(How to complete this task) What you hand back must match the records word for word, with no pictures.

** Records provided follows **

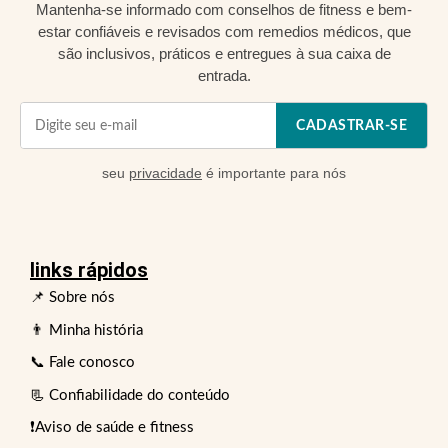
Mantenha-se informado com conselhos de fitness e bem-
estar confiáveis e revisados com remedios médicos, que
são inclusivos, práticos e entregues à sua caixa de
entrada.
CADASTRAR-SE
seu
privacidade
é importante para nós
links rápidos
📌 Sobre nós
👨 Minha história
📞 Fale conosco
📃 Confiabilidade do conteúdo
❗Aviso de saúde e fitness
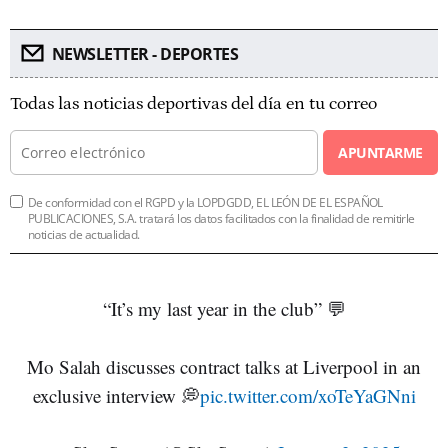
NEWSLETTER - DEPORTES
Todas las noticias deportivas del día en tu correo
APUNTARME
De conformidad con el RGPD y la LOPDGDD, EL LEÓN DE EL ESPAÑOL
PUBLICACIONES, S.A. tratará los datos facilitados con la finalidad de remitirle
noticias de actualidad.
“It’s my last year in the club” 💬
Mo Salah discusses contract talks at Liverpool in an
exclusive interview 💭
pic.twitter.com/xoTeYaGNni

** End of Records provided **

(Response to the task)
Mantenha-se informado com conselhos de fitness e bem-
estar confiáveis e revisados com remedios médicos, que
são inclusivos, práticos e entregues à sua caixa de
entrada.
CADASTRAR-SE
seu
privacidade
é importante para nós
links rápidos
📌 Sobre nós
👨 Minha história
📞 Fale conosco
📃 Confiabilidade do conteúdo
❗Aviso de saúde e fitness
NEWSLETTER - DEPORTES
Todas las noticias deportivas del día en tu correo
APUNTARME
De conformidad con el RGPD y la LOPDGDD, EL LEÓN DE EL ESPAÑOL
PUBLICACIONES, S.A. tratará los datos facilitados con la finalidad de remitirle
noticias de actualidad.
“It’s my last year in the club” 💬
Mo Salah discusses contract talks at Liverpool in an
exclusive interview 💭
pic.twitter.com/xoTeYaGNni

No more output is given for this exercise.